"Wildheart"
RCA / Sony Music
4 / 5
O processo de descoberta, aprofundar e demarcar de uma voz criativa tem na sucessão de discos que colocaram o norte-americano Miguel na linha da frente das (merecidas) atenções do nosso tempo uma belo e claro relato de como de uma série de encantamentos e referências que se tomam como ponto de partida se pode rumar a um destino que se alcança com resultados maiores e distintos e no qual, se por um lado se assinala a afirmação de uma nova personalidade num novo tempo, por outro se lembra como nada se faz sob a bênção da geração espontânea. E a história assim dá um pulo e avança. Depois de um primeiro álbum em 2010 que se destacava do universo R&B ao seu redor e de um brilhante Kaleidoscope Dreams que, em 2012, arrebatava entusiasmos e conhecia aclamação em diversas frentes da opinião, eis que acrescenta agora no magnífico Wildheart a peça em falta para não só confirmar a solidez de um projeto de carreira já com fundações bem firmes mas também aprofundar a visão de facto caleidoscópica que procura para uma música que, se por um lado não deixa nunca de ser herdeira de escolas e vivências R&B e algumas das suas descendências e periferias, a elas sabe somar ideias, cores e acontecimentos…

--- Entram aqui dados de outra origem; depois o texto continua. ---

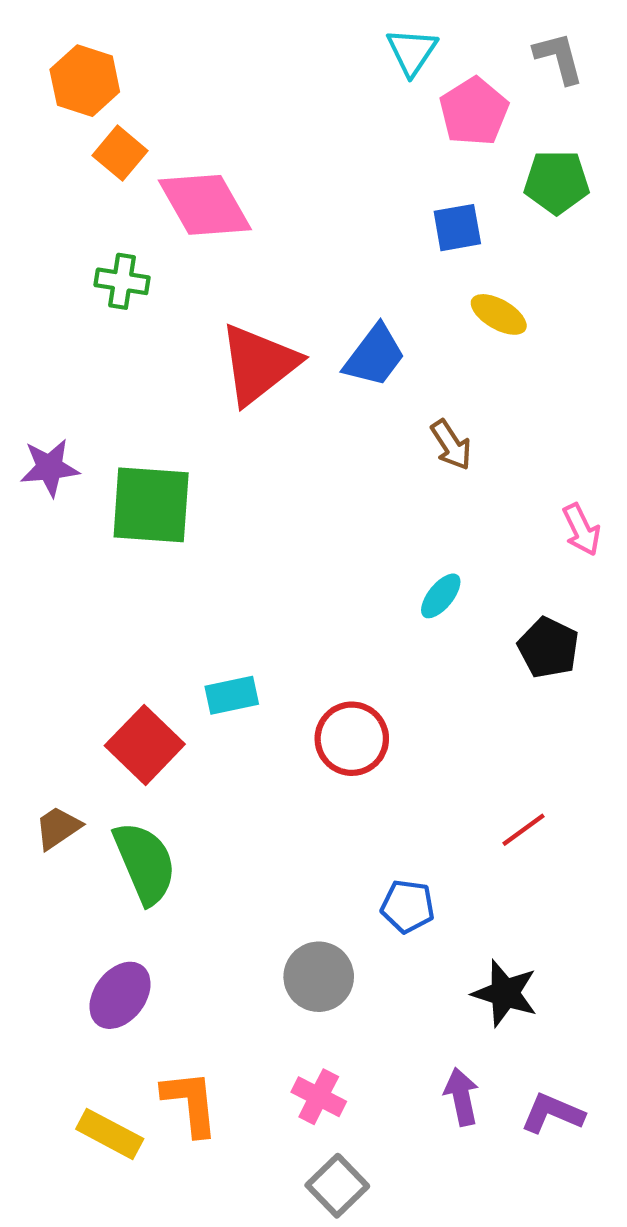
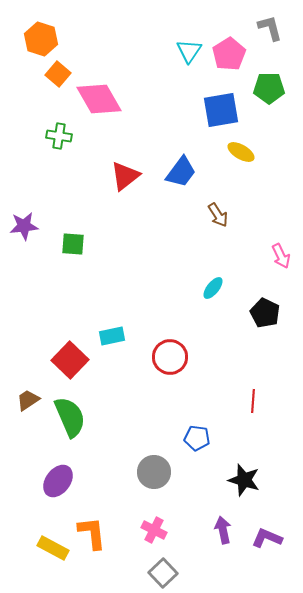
cyan triangle: (412, 52) -> (189, 51), moved
blue square: (457, 228) -> (221, 110), size x1.5
red triangle: (259, 364) -> (125, 176), size x0.7
green square: (151, 505) -> (73, 244), size x0.6
red line: (524, 830) -> (253, 401), turned -50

Se no álbum de 2012 os sinais de (bom) alerta não se limitavam à excelência da composição, produção, instrumentação e voz, mas sublinhavam numa breve incursão pela memória deTime of The Season dos Zombies que aqui havia uma alma atenta ao mais vasto universo de referências na história recente da música popular, agora assinala a integração mais profunda da mesma forma de escutar e assimilar ideias, mesmo que aparentemente distantes do universo ao seu redor enriquecendo assim um ainda mais saboroso e estimulante infinito particular.
Lembro-me necessariamente de sensações semelhantes – que não são para ler como comparação de sonoridades mas antes de um saber olhar para outros planos, nomeadamente os da cultura pop/rock – naquele tempo em que Prince era um dos mais inspirados músicos do mundo. Há de resto em Wildheart uma mesma capacidade em trazer a um mesmo lugar todo um conjunto de experiências que se transformam em canções com uma identidade conjunta que suplanta a soma das partes que a alimentaram, como em tempo escutámos no muitas vezes injustamente esquecido Around The World In a Day (1985), o álbum caleidoscópico de Prince no qual antecipou, via Minneapolis, uma vaga de sede de redescobertas por heranças do psicadelismo que o mundo só seguiria em massa uns quatro anos depois. Será também Miguel um líder de uma nova mensagem? Não me parece que seja essa a sua demanda…
Tal como Prince, embora sob uma aura pessoal diferente e vivendo num tempo em que o fosso que separa os fazedores de êxitos de estrondo global dos que, mesmo sob sucesso, operam sob as suas regras e não os sabores do mês, Miguel talvez seja mais um caso aparte que um batedor. E ao escutar Wildheart fica clara a profunda ligação pessoal que talha não só esta abertura a várias frentes musicais – onde as batidas (que não são protagonistas) convivem com guitarras, teclados, o gosto cenográfico e mesmo pontual incursão pelo hip hop – como é evidente a forma como aqui expressa um relacionamento com um lugar. E esse lugar é Los Angeles, que se materializa na forma como respira vivências da cidade e pelas palavras e música expressa uma diversidade que ali se manifesta de uma forma peculiar, até mesmo nos modos de traduzir a carga sensual e sexual que passa por canções sublimes como FLESH ou The Valley (esta citando claramente a indústria porno local).
É certo que não há aqui um Adorn, aquele raro single que abria o alinhamento de Kaleidoscope Dream como um irresistível cartão de visita ao qual era difícil resistir. Mas mesmo sem singles tão evidentes – embora não faltem aqui outras boas propostas – Wildheart apresenta um trabalho musicalmente coeso e consistente, num alinhamento que lembra como, mesmo com oráculos a clamar pelo desaparecimento do conceito do “álbum”, a ideia de uma coleção de canções que se relacionam entre si está longe de ter abandonado os músicos e quem os escuta. De resto, depois de ter já ouvido tanta gente a dizer que o vinil tinha desaparecido ou que a ópera era coisa do passado, aprendi que mais vale estar atento ao desenrolar dos acontecimentos que lançar frases bombásticas que colocam ponto final a frases ainda longe de concluídas.